The crowd was gathered to hear Bay Area writer Wendy-O Matik talk about radical love, or polyamory, as it’s usually called. She was at Oakland’s Rock Paper Scissors Collective for Bay Area Ladyfest, a two-city festival focused on women and various forms of women’s art.
In the presentation Matik unspooled her theories and invited questions about love, non-monogamous relationships and general possibilities for subverting male-dominated culture. “I’ve been seeing someone who has a partner,” one woman ventured, “and I’ve always been in monogamous relationships. What do you guys think about that?”
Find a support group, Matik said. “This is the Bay Area,” she said. “There’s a ‘poly’ meetup every night.”
There was talk about jealousy and responsibility, too, before the Ladyfest-goers were invited to head off to the last event of the evening, a music show at Rec Center Studios.
“For me, Ladyfest is a celebration of the creative spirit, particularly focused on making women visible,” said Matik—the name she prefers over her original name, Wendy Millstine—in an interview. “I hope people get swept up in the excitement.”
The four-day festival, which runs through Sunday, includes workshops, performances and film screenings on both sides of the Bay. It is coordinated by women, queer and transgender people, but the events—held Saturday at six Oakland locales—are open to everyone, with free childcare available throughout the days.
“I love that it’s an explicitly feminist space,” said 21-year-old Elisa Gill, referring to the tone of Ladyfest, after Matik’s talk. She was one of many women in attendance, but there were also a few men. “I’m male-bodied,” said a 28-year-old Berkeley man, who gave his name as Munq, “but I’m a feminist.”
The festival includes live music, burlesque performances, an Emma Goldman impersonator and a screening of feminist short films. Workshops on Saturday and Sunday explore topics like feminist pornography, harm reduction in the punk community, vegan body care and DIY sex toys.
The first Ladyfest took place in Olympia, Washington in 2000. With dozens of bands, numerous art shows and workshops on topics ranging from making alternative menstrual products to pirate radio, it was a manifestation of feminist philosophy, the feminist punk riot grrrl movement founded in the mid 1990s, and the DIY ethos—all influential at the time, said Bay Area Ladyfest organizer Maria Yates.

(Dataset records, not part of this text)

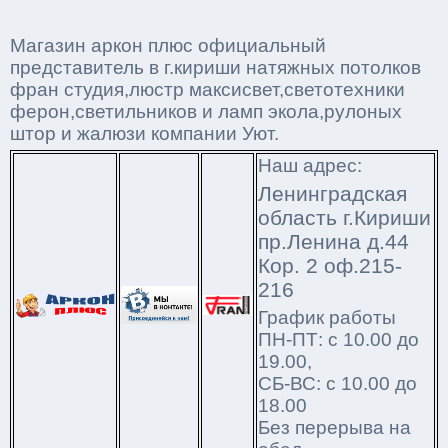
Магазин аркон плюс официальный
представитель в г.кириши натяжных потолков
фран студия,люстр максисвет,светотехники
ферон,светильников и ламп экола,рулоных
штор и жалюзи компании Уют.
Наш адрес:
Ленинградская
область г.Кириши
пр.Ленина д.44
Кор. 2 оф.215-
216
График работы
ПН-ПТ: с 10.00 до
19.00,
СБ-ВС: с 10.00 до
18.00
Без перерыва на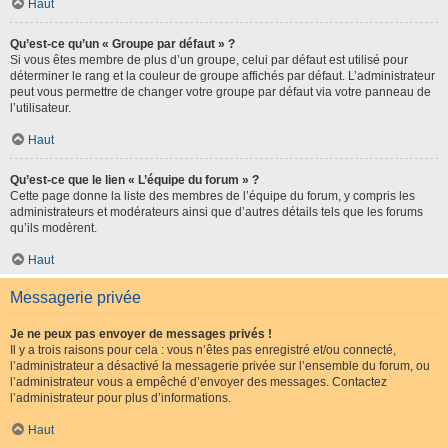
Haut
Qu’est-ce qu’un « Groupe par défaut » ?
Si vous êtes membre de plus d’un groupe, celui par défaut est utilisé pour
déterminer le rang et la couleur de groupe affichés par défaut. L’administrateur
peut vous permettre de changer votre groupe par défaut via votre panneau de
l’utilisateur.
Haut
Qu’est-ce que le lien « L’équipe du forum » ?
Cette page donne la liste des membres de l’équipe du forum, y compris les
administrateurs et modérateurs ainsi que d’autres détails tels que les forums
qu’ils modèrent.
Haut
Messagerie privée
Je ne peux pas envoyer de messages privés !
Il y a trois raisons pour cela : vous n’êtes pas enregistré et/ou connecté,
l’administrateur a désactivé la messagerie privée sur l’ensemble du forum, ou
l’administrateur vous a empêché d’envoyer des messages. Contactez
l’administrateur pour plus d’informations.
Haut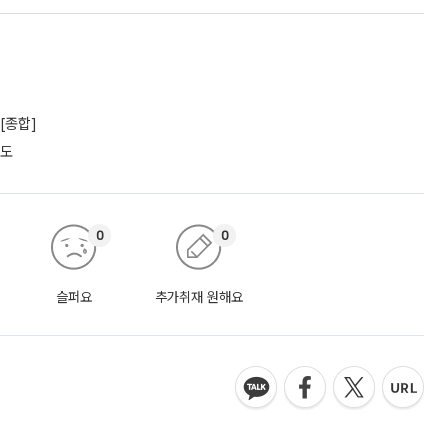
[종합]
궤도
0
0
슬퍼요
추가취재 원해요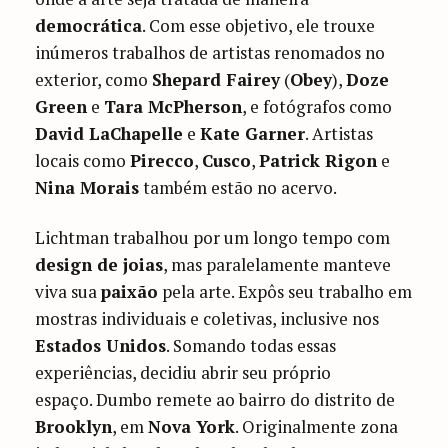
democrática
. Com esse objetivo, ele trouxe
inúmeros trabalhos de artistas renomados no
exterior, como
Shepard Fairey
(
Obey
),
Doze
Green
e
Tara McPherson
, e fotógrafos como
David LaChapelle
e
Kate Garner
. Artistas
locais como
Pirecco
,
Cusco
,
Patrick Rigon
e
Nina Morais
também estão no acervo.
Lichtman trabalhou por um longo tempo com
design de joias
, mas paralelamente manteve
viva sua
paixão
pela arte. Expôs seu trabalho em
mostras individuais e coletivas, inclusive nos
Estados Unidos
. Somando todas essas
experiências, decidiu abrir seu próprio
espaço. Dumbo remete ao bairro do distrito de
Brooklyn
, em
Nova York
. Originalmente zona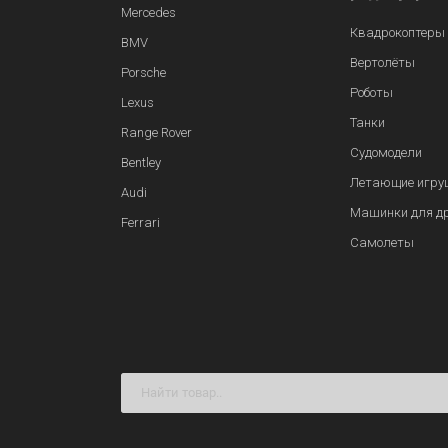
Mercedes
Квадрокоптеры
BMV
Вертолёты
Porsche
Роботы
Lexus
Танки
Range Rover
Судомодели
Bentley
Летающие игру
Audi
Машинки для д
Ferrari
Самолеты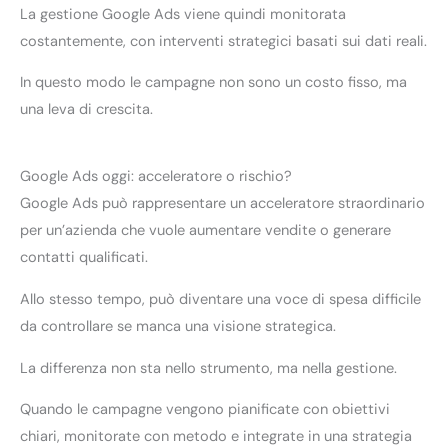
La gestione Google Ads viene quindi monitorata
costantemente, con interventi strategici basati sui dati reali.
In questo modo le campagne non sono un costo fisso, ma
una leva di crescita.
Google Ads oggi: acceleratore o rischio?
Google Ads può rappresentare un acceleratore straordinario
per un’azienda che vuole aumentare vendite o generare
contatti qualificati.
Allo stesso tempo, può diventare una voce di spesa difficile
da controllare se manca una visione strategica.
La differenza non sta nello strumento, ma nella gestione.
Quando le campagne vengono pianificate con obiettivi
chiari, monitorate con metodo e integrate in una strategia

Since 2000, Ladyfests have sprouted around the globe, on every continent except Antarctica, Yates said. Each is a little different, though they share a commitment to cultivating women’s creativity, and Bay Area Ladyfest—the third so far—has its own culture.

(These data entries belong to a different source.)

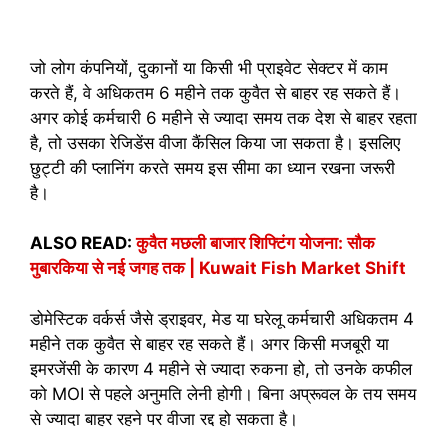
जो लोग कंपनियों, दुकानों या किसी भी प्राइवेट सेक्टर में काम
करते हैं, वे अधिकतम 6 महीने तक कुवैत से बाहर रह सकते हैं।
अगर कोई कर्मचारी 6 महीने से ज्यादा समय तक देश से बाहर रहता
है, तो उसका रेजिडेंस वीजा कैंसिल किया जा सकता है। इसलिए
छुट्टी की प्लानिंग करते समय इस सीमा का ध्यान रखना जरूरी
है।
ALSO READ:
कुवैत मछली बाजार शिफ्टिंग योजना: सौक
मुबारकिया से नई जगह तक | Kuwait Fish Market Shift
डोमेस्टिक वर्कर्स जैसे ड्राइवर, मेड या घरेलू कर्मचारी अधिकतम 4
महीने तक कुवैत से बाहर रह सकते हैं। अगर किसी मजबूरी या
इमरजेंसी के कारण 4 महीने से ज्यादा रुकना हो, तो उनके कफील
को MOI से पहले अनुमति लेनी होगी। बिना अप्रूवल के तय समय
से ज्यादा बाहर रहने पर वीजा रद्द हो सकता है।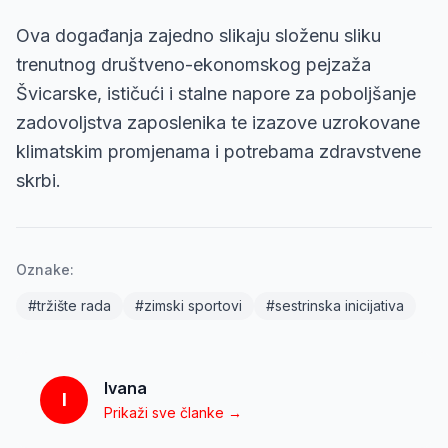
Ova događanja zajedno slikaju složenu sliku
trenutnog društveno-ekonomskog pejzaža
Švicarske, ističući i stalne napore za poboljšanje
zadovoljstva zaposlenika te izazove uzrokovane
klimatskim promjenama i potrebama zdravstvene
skrbi.
Oznake:
#
tržište rada
#
zimski sportovi
#
sestrinska inicijativa
Ivana
I
Prikaži sve članke →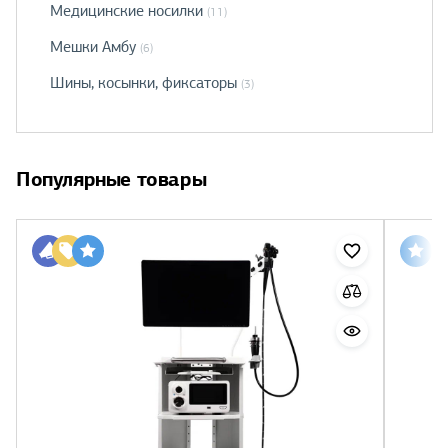
Медицинские носилки
(11)
Мешки Амбу
(6)
Шины, косынки, фиксаторы
(3)
Популярные товары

“It’s the Bay,” Yates said, laughing. “I would say ours definitely has a somewhat radical bent. The Bay is known for a long history of radical politics.” It’s not just women’s art the organizers are showcasing, she said, but feminist art. “At its core it’s about empowering and defining the female experience,” she said.
Despite the region’s reputation for radicalism, it has been eight years since the last Bay Area Ladyfest. “Burnout,” Matik said. “You do one Ladyfest, and you’re done for the next ten years. Those people fall away, and hope that somebody carries the torch after them.”
All the organizers are volunteers, and all performers and speakers are donating their time, Yates said. Among those on stage is San Franciso hip hop artist Micah Tron, who will give a performance Saturday night at AMCO Art Space. “It’s really dedicated to what I’m dedicated to—the art of feminism,” the queer-oriented rapper said, “promoting females to get out there and do what they do.”
In interviews, organizers, speakers and performers alike underscored the importance of a women-centered event—even in the Bay Area, where liberalism is often taken for granted. “We’ve made a lot of big steps since the ‘20s, since the ‘50s but we ain’t done yet,” Yates said. “This is necessary.”
Bay Area Ladyfest continues in Oakland on Saturday until 6 pm, with workshops, performers and dinner courtesy of Food Not Bombs at The Holdout, on San Pablo near Grand Avenue. Later there is a film screening at Black Hole Cinemateque, and music and burlesque performances at ABCO Art Space, both in West Oakland. The festival wraps up Sunday in San Francisco with afternoon workshops at In the Works and more live music at Sub-Mission. Farley’s East is also hosting a month-long Ladyfest art show, which opened September 7.